The bed was designed to help couples conceive and had a gentle electric current pass through it that was supposed to improve fertility. It also had crystals and bells on it that would make music as the bed moved. In the past scantily clad girls were employed to cavort about to help the more feeble men get in the mood for conception. In fact there were rumours that Emma Hamilton, Nelson’s mistress, had started her career acting as the goddess Vestina at Dr Graham’s. The bed had been used by the cream of society including Prinny, Dukes and Duchesses and various politicians and was seen as quite respectable. Dr Graham had made a fortune but unfortunately had spent even more and eventually sold up. The bed was now owned by another quack, claiming to be a ‘sexologist.’

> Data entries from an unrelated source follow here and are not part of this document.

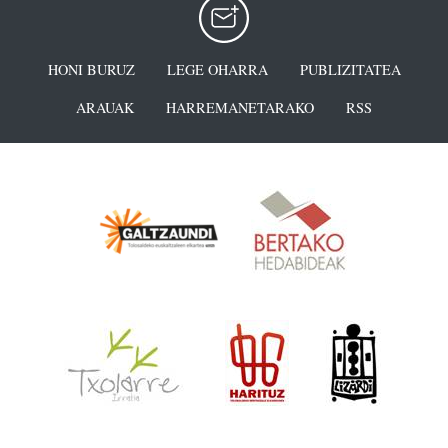
HONI BURUZ
LEGE OHARRA
PUBLIZITATEA
ARAUAK
HARREMANETARAKO
RSS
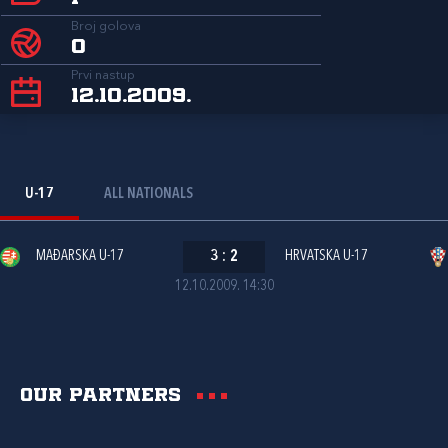
Broj golova
0
Prvi nastup
12.10.2009.
U-17
ALL NATIONALS
MAĐARSKA U-17
3
:
2
HRVATSKA U-17
12.10.2009. 14:30
Our partners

Well it was interesting news but I did not see how it would help me get my own back on my brother and said so.
“But I knows the ‘tendant and ‘e will let us in for a shillin’.”
“Good God girl, I don’t want to watch my own brother mounting his wife, get out!”
“No sir you don’t unnerstand, we don’t watch, we turn the ‘andle that makes the ‘tricity. The ‘tendant says that if you turn it fast you can make them hop and jump sir.”
I considered this as I munched on some toast. I had heard that electric shocks could be quite painful. It was a shame Emily would have to suffer as well but she had chosen to marry the stuffed shirt and so now she had to suffer the consequences. I could get in there, give them the shock and slip away, they would never know it was me. I was also curious to know what electricity looked like when it was being made.
“All right tell me where it is and get me a cab” I said having made my mind up.
“I ‘as to go too sir or they won’t let you in.”
“What, I am not travelling around London with a maid, tell me where it is and I will get in all right.”
“I am not telling you, so you ‘ave to take me too. I want to turn the ‘andle as well.” She stood there with her jaw stubbornly set and I was beginning to understand why my brother had thrashed her.
“All right get your coat and call for a cab.”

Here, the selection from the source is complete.